INSTRUCTIONS FOR THE TASK
Your answer should show every line of the material below that includes "MAJLIS".

DATA EXTRACTS
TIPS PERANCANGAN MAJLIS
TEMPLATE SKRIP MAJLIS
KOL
* * *
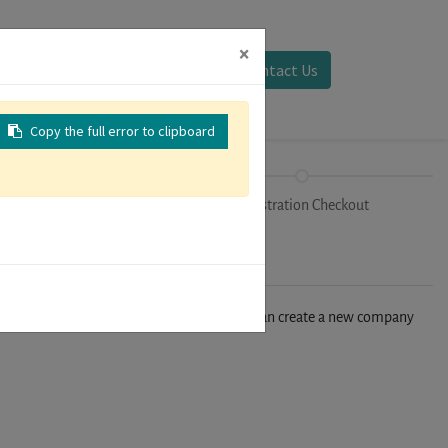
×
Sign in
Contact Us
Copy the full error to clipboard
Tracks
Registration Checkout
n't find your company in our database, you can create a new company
==
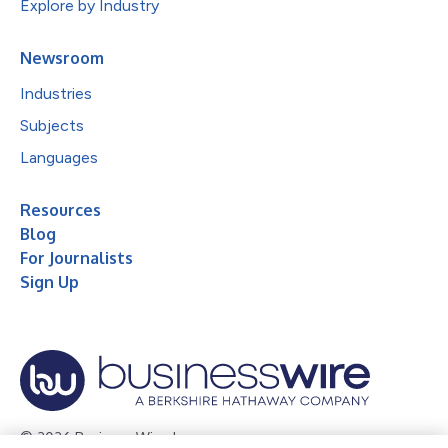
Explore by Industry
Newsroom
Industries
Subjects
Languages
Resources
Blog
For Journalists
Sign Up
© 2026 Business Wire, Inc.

REPLY TO THE TASK
TIPS PERANCANGAN MAJLIS
TEMPLATE SKRIP MAJLIS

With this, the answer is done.